S’agissant de favoriser le ressenti de notre humanité commune, Sa Sainteté fit observer qu'il le voyait en termes pratiques. Nous partageons cette seule planète et notre monde est réellement interdépendant. Lorsqu'il y a trop de division nous et eux, c'est mutuellement destructeur. Personne ne gagne. En revanche, si nous renforçons le ressenti de l’unité de l'humanité et accueillons ceux qui sont différents de nous, nous pouvons tous apprendre à vivre ensemble, de façon plus pacifique et heureuse. Selon lui, c'est une simple question de survie.
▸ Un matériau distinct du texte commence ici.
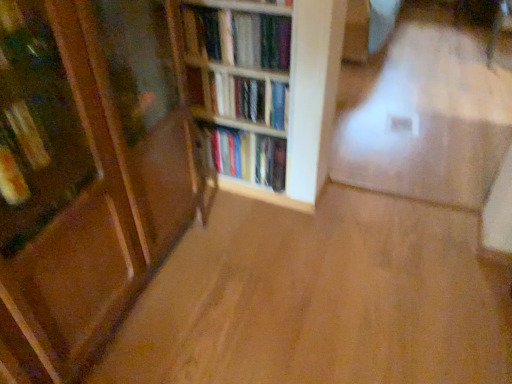 Question: In terms of size, does hardcover books at center, the first book in the bottom-to-top sequence, appear bigger or smaller than wooden bookshelf at center, which ranks as the first book in top-to-bottom order?

Choices:
 (A) big
 (B) small

Answer: (A)

Question: Do you think hardcover books at center, which is counted as the third book, starting from the top, is within wooden bookshelf at center, which ranks as the first book in top-to-bottom order, or outside of it?

Choices:
 (A) inside
 (B) outside

Answer: (B)

Question: Which object is the closest to the wooden bookshelf at center, marked as the third book in a bottom-to-top arrangement?

Choices:
 (A) wooden bookshelf at center
 (B) hardcover books at center, which is counted as the third book, starting from the top
 (C) hardcover books at center, the second book in the top-to-bottom sequence
 (D) white glossy wall at upper center

Answer: (A)

Question: Which of these objects is positioned closest to the hardcover books at center, the second book in the top-to-bottom sequence?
Sa Sainteté fit remarquer que les adeptes des traditions religieuses théistes ont foi en un Dieu créateur, qu'ils considèrent comme Dieu le père. Et en tant qu'enfants d'un seul Dieu, ils disent que nous sommes tous frères et sœurs. Si nous nous battons et nous entretuons, comment Dieu le père se sentira-t-il ? Ceci, déclara-t-il, est la raison pour laquelle nous devons apprendre à vivre ensemble de manière heureuse et harmonieuse.
Gabor Karsai souligna que la rencontre n'aurait pas pu avoir une meilleure note de fin. Il remercia Sa Sainteté pour sa sagesse et son amitié, qui, dit-il, a donné naissance à un tout nouveau domaine d'étude, la science contemplative.